In an unprecedented amount of activity on raising wages for tipped workers, Massachusetts, Rhode Island, Maryland, and New Hampshire are expected to hold public hearings for legislation that would eliminate the sub-minimum wage. In Pennsylvania, the legislature is advancing bills that would significantly increase the tipped minimum wage, while Michigan is expected to introduce legislation to eliminate the sub-minimum wage as early as this month.

Nationally, the majority of tipped restaurant workers are women. They use food stamps at double the rate of the rest of the US workforce, are three-times as likely to live in poverty, and endure the worst sexual harassment of any industry with 90% reporting experiencing sexual harassment on the job.
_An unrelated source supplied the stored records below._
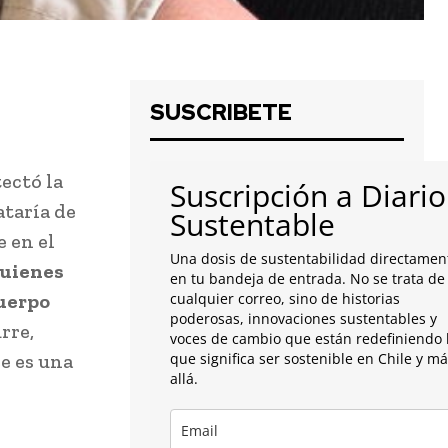
SUSCRIBETE
ectó la
Suscripción a Diario
ataría de
Sustentable
 en el
Una dosis de sustentabilidad directamen
quienes
en tu bandeja de entrada. No se trata de
cuerpo
cualquier correo, sino de historias
poderosas, innovaciones sustentables y
rre,
voces de cambio que están redefiniendo 
ee es una
que significa ser sostenible en Chile y m
allá.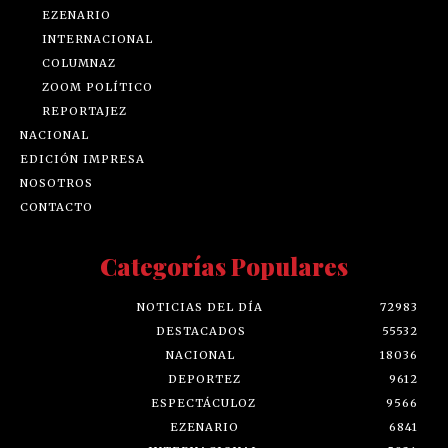
EZENARIO
INTERNACIONAL
COLUMNAZ
ZOOM POLÍTICO
REPORTAJEZ
NACIONAL
EDICIÓN IMPRESA
NOSOTROS
CONTACTO
Categorías Populares
NOTICIAS DEL DÍA
72983
DESTACADOS
55532
NACIONAL
18036
DEPORTEZ
9612
ESPECTÁCULOZ
9566
EZENARIO
6841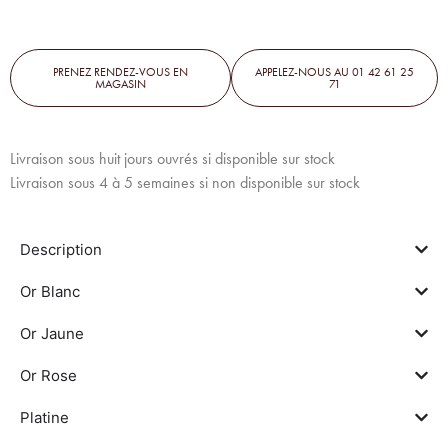
PRENEZ RENDEZ-VOUS EN
APPELEZ-NOUS AU 01 42 61 25
MAGASIN
71
Livraison sous huit jours ouvrés si disponible sur stock
Livraison sous 4 à 5 semaines si non disponible sur stock
Description
Or Blanc
Or Jaune
Or Rose
Platine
The Equal Employment Opportunity Commission has targeted the restaurant industry as the single-largest source of sexual harassment charges with a rate five-times higher than any other industry.

By allowing the restaurant industry to pay a subminimum wage to women — who make up 70% of servers — one of the largest industries in the country teaches countless millions of women, many of whom find their first job in the industry, that their worth is intrinsically linked to enduring forms of harassment and being objectified. The restaurant industry’s low wages and treatment of women is an affront to ALL WOMEN.

Women’s rights leaders and organizations agree that eliminating the two-tiered wage system is an issue of gender-justice; several renowned feminists, including Eve Ensler (Tony Award winning playwright, founder of V-Day and One Billion Rising), Terry O’Neill (President of National Organization for Women), Teresa Younger (CEO of the Ms. Foundation), and other leading women’s rights advocates convened at Olive Garden in Times Square on February 13th, a national day of action led by ROC United to highlight the federal tipped minimum wage being frozen at $2.13 an hour, to demand all restaurants pay an actual living wage.

The two-tiered wage system is broken. ROC United’s ‘One Fair Wage’ campaign can fix it: by winning the fight to raise the lower, tipped minimum wage to match the regular minimum wage, tipped restaurant workers will receive a stable and fair paycheck instead of being forced to live off tips alone.